Patients who have been on daily corticosteroids for long periods of time (eg, patients with RA) may already have suppressed HPA axis and establishing them on ADT may be difficult and not always successful. However, it is recommended that regular attempts be made to change them over to ADT. It may be helpful to triple or even quadruple the daily maintenance dose and administer this every other day rather than just doubling the daily dose. Once the patient is again controlled, an attempt should be made to reduce this dose to a minimum.
Certain corticosteroids (eg, dexamethasone and betamethasone) are not recommended for ADT because of their prolonged suppressive effect on adrenal activity.
The maximal activity of the adrenal cortex is between 2:00 am and 8:00 am and it is minimal between 4:00 pm and midnight. Exogenous corticosteroids suppress adrenocortical activity the least, when given at the time of maximal activity (am).
It is important to individualize and tailor the therapy to each patient when using ADT. Complete control of symptoms will not be possible in all patients. An explanation of the benefits of ADT will help the patient understand and tolerate the possible flare-up in symptoms which may occur in the latter part of the off-corticosteroid day. Other symptomatic therapy may be added or increased at this time if needed.

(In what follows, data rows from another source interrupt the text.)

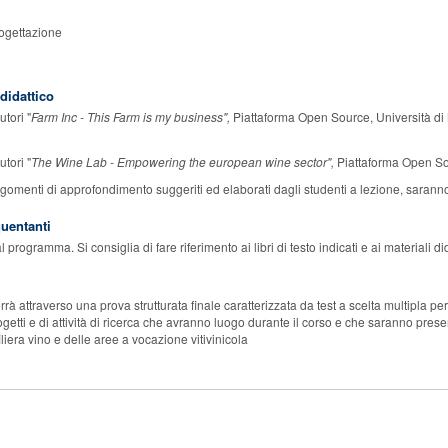
rogettazione
 didattico
utori "
Farm Inc - This Farm is my business",
Piattaforma Open Source, Università d
utori "
The Wine Lab - Empowering the european wine sector",
Piattaforma Open Sour
argomenti di approfondimento suggeriti ed elaborati dagli studenti a lezione, sara
quentanti
 programma. Si consiglia di fare riferimento ai libri di testo indicati e ai materiali d
rà attraverso una prova strutturata finale caratterizzata da test a scelta multipla p
ogetti e di attività di ricerca che avranno luogo durante il corso e che saranno prese
iliera vino e delle aree a vocazione vitivinicola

It may be necessary to return to a full suppressive daily divided corticosteroid dose for control in the event of an acute flare-up. ADT may be reinstituted once control is re-established.
Although many of the adverse effect of corticosteroids may be minimized by ADT, the physician must carefully weigh the benefit risk ratio for each patient in whom corticosteroid therapy is considered.